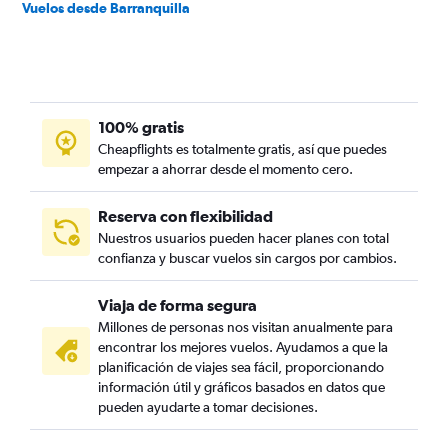
Vuelos desde Barranquilla
100% gratis
Cheapflights es totalmente gratis, así que puedes
empezar a ahorrar desde el momento cero.
Reserva con flexibilidad
Nuestros usuarios pueden hacer planes con total
confianza y buscar vuelos sin cargos por cambios.
Viaja de forma segura
Millones de personas nos visitan anualmente para
encontrar los mejores vuelos. Ayudamos a que la
planificación de viajes sea fácil, proporcionando
información útil y gráficos basados en datos que
pueden ayudarte a tomar decisiones.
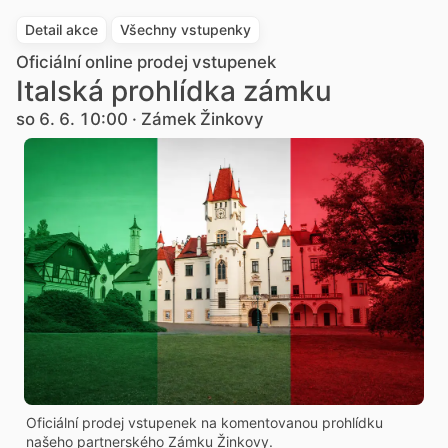
Detail akce
Všechny vstupenky
Oficiální online prodej vstupenek
Italská prohlídka zámku
so 6. 6. 10:00 · Zámek Žinkovy
Oficiální prodej vstupenek na komentovanou prohlídku
našeho partnerského Zámku Žinkovy.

★ ★ ★ ★ ★

● **Brief**
Whenever the string "vstupenek" turns up in a line of the data, copy that line.

● **Solved exercise**
Oficiální online prodej vstupenek
Oficiální prodej vstupenek na komentovanou prohlídku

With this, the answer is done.